After Culloden - A Stately Home and A Fallen Duke

James, the 2nd Duke of Ormond, inherited Kenure in 1703. It was he who built the house, which stood until its destruction by fire in 1827.

James, the 2nd Duke of Ormond, was one of the first to join William of Orange, whom he entertained royally in Kilkenny Castle. High in favour during the reigns of William and Mary, and Queen Anne, James was impeached at the beginning of the reign of George I.
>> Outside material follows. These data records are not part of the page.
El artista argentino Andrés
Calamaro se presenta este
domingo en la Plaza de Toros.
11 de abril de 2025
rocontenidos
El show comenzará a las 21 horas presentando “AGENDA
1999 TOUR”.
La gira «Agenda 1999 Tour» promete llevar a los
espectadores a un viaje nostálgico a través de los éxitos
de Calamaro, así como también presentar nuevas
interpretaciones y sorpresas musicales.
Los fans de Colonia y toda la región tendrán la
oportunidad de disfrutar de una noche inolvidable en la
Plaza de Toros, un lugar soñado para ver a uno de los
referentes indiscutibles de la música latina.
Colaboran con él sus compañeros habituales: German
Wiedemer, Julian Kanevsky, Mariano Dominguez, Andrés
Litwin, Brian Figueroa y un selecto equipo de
In August 1714, because of his support for the Jacobite attempt to restore the Stuarts to the throne, he had to flee to France.  His property was confiscated and was vested in the crown. Thus ended the connection of the Butlers of Ormond with Kenure.

The Irish Earldoms of Ormond and Ossory eventually passed to John Butler of Kilcash, but Kenure was listed in 'The Williamite Confiscation of Ireland', by J.G. Simms, as being purchased by a Robert Echlin. Thus began the next phase in the history of Kenure.

The Echlins

The Echlins were originally Scottish, but had settled in Northern Ireland. Robert Echlin was Parson of Omagh and Dean of Tuam. The first recorded Echlin to occupy Kenure was Henry Echlin, Robert's second son. He had been appointed a Sergeant-at-Law in 1683, having studied at Lincoln's Inn. In 1692 he was knighted, and in 1721, he was created a Baronet. He died in 1725.

Henry was succeeded by his grandson, Sir Robert, who died in 1757, and is buried near the Round Tower in Lusk. His tomb was said to be originally inside the old church, but in the big wind of 1839 the roof was blown off. The church was rebuilt in shortened form, leaving Sir Robert outside! His epitaph reads:

Here lies a man without pretence,
Blessed with plain reason and common sense,
Calmly he looked on either life and here
Saw nothing to regret or there to fear.
From nature's temperate feast rose satisfied
Thanked Heaven that he lived, and that he died.

The lines of this epitaph were apparently appropriated from two of Alexander Pope's best epitaphs, the first two lines from that on a Mr. Corbett, and the last four lines from that of a Mr. Elijah Fenton.

Fading Fortunes

Sir Robert Echlin had two sons who died young, and the title passed to his nephew Henry. Henry Echlin was a great character, but also a total and profligate rogue, and he lost the estate due to gambling debts. Kenure eventually became the property of Sir Robert's daughter, Elizabeth, whom Sir Robert had disinherited, and to whom he left one shilling in his will, because she had married the 'unsuitable' Francis Palmer, of Castlelacken, Palmerstown, County Mayo. When the estate went into debt under Henry Echlin, Elizabeth defiantly took the opportunity to buy it, and thus the estate passed into the Palmer family.